Data for this exercise
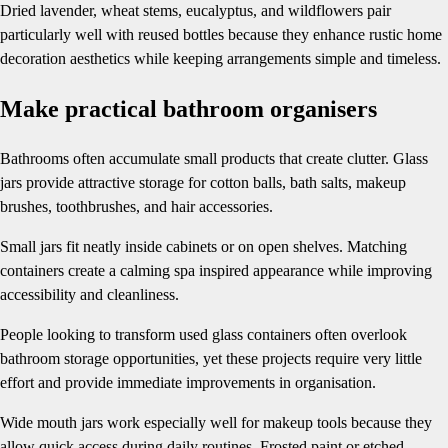
Dried lavender, wheat stems, eucalyptus, and wildflowers pair
particularly well with reused bottles because they enhance rustic home
decoration aesthetics while keeping arrangements simple and timeless.
Make practical bathroom organisers
Bathrooms often accumulate small products that create clutter. Glass
jars provide attractive storage for cotton balls, bath salts, makeup
brushes, toothbrushes, and hair accessories.
Small jars fit neatly inside cabinets or on open shelves. Matching
containers create a calming spa inspired appearance while improving
accessibility and cleanliness.
People looking to transform used glass containers often overlook
bathroom storage opportunities, yet these projects require very little
effort and provide immediate improvements in organisation.
Wide mouth jars work especially well for makeup tools because they
allow quick access during daily routines. Frosted paint or etched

Assigned task
Copy out every entry exactly as written, but not the pictures.

Finished task
Dried lavender, wheat stems, eucalyptus, and wildflowers pair
particularly well with reused bottles because they enhance rustic home
decoration aesthetics while keeping arrangements simple and timeless.
Make practical bathroom organisers
Bathrooms often accumulate small products that create clutter. Glass
jars provide attractive storage for cotton balls, bath salts, makeup
brushes, toothbrushes, and hair accessories.
Small jars fit neatly inside cabinets or on open shelves. Matching
containers create a calming spa inspired appearance while improving
accessibility and cleanliness.
People looking to transform used glass containers often overlook
bathroom storage opportunities, yet these projects require very little
effort and provide immediate improvements in organisation.
Wide mouth jars work especially well for makeup tools because they
allow quick access during daily routines. Frosted paint or etched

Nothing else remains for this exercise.